Shear Stress

Shear stress, denoted by the Greek symbol τ (tau), is calculated using the formula:

τ = F/A

​Where:

– F: Applied shear force

– A: Cross-sectional area over which the force is distributed

This formula tells us that shear stress depends on both the applied force and the area it acts upon. If the force increases, the shear stress increases. However, if the area is larger, the shear stress decreases because the force is spread out over a bigger surface.

Units

The unit of force is Newton (N), and the unit of area is square meters (m²). Since shear stress is force divided by area, its unit is Newton per square meter (N/m²) or Pascal (Pa).

Different materials respond to shear stress in different ways based on their properties:

• Metals – Due to their strong atomic bonds, metals can withstand high shear stress, making them ideal for structural applications.
• Rubber and Polymers – They are flexible and can stretch or bend under shear stress without breaking, making them useful in tires, seals, and shock absorbers.
• Brittle Materials (Glass and Ceramics) – They cannot handle much shear stress and tend to crack or shatter when exposed to it.

Engineers select materials based on shear strength, which is the maximum shear stress a material can withstand before failing. It helps them design structures and mechanical parts that remain strong and safe under shear stress.

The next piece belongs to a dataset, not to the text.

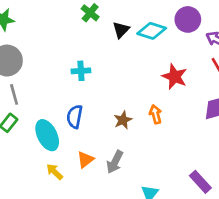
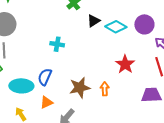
brown star: (123, 120) -> (80, 88), size x1.5
cyan ellipse: (47, 135) -> (21, 86), turned -75
orange triangle: (85, 159) -> (46, 102), moved

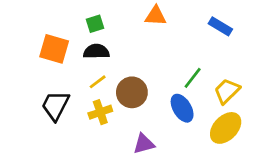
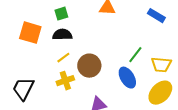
yellow trapezoid: (227, 91) -> (161, 65), turned -130
black trapezoid: (55, 106) -> (23, 89), moved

Materials deform due to shear stress. Let us understand this deformation.

The deformation of an object due to shear stress is termed shear strain. It measures how much an object distorts or twists due to shear force.

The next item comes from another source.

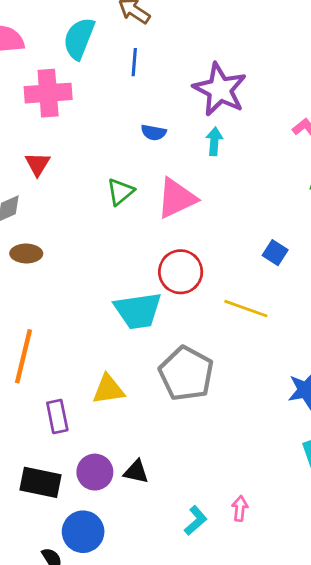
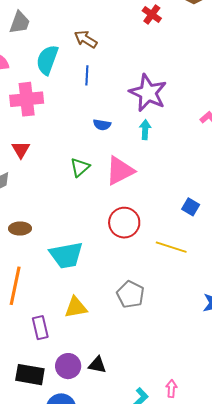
brown ellipse: (26, 253) -> (20, 228), moved
cyan trapezoid: (138, 311) -> (66, 255), moved
gray pentagon: (186, 374) -> (131, 294), size x0.7

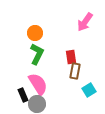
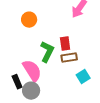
green L-shape: (37, 54) -> (47, 52), moved
brown rectangle: (75, 71) -> (69, 58), turned 70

For example, imagine a rubber eraser placed on a table. If you push on one side while keeping the bottom side fixed, the eraser tilts into a parallelogram shape. The more you push, the more it deforms. Shear strain represents angular deformation, often without significant volume change.

Shear Strain Formula

Shear strain, denoted by the Greek symbol γ (gamma), is defined by the formula:

γ = Δx/h

Where:

– Δx: Displacement due to shear stress

– h: Length of the material perpendicular to the displacement 

If the displacement is horizontal, h represents the height of the material. The equation shows that if the displacement increases or the height decreases, the shear strain becomes larger.

Units

Shear strain is unitless since it is a ratio of two lengths (both in meters).

The relationship between shear stress (τ) and shear strain (γ) is defined by Hooke’s Law, which states that, within the elastic limit, stress is proportional to strain.

τ = G·γ

Where G is the shear modulus, a material property that measures resistance to shear deformation.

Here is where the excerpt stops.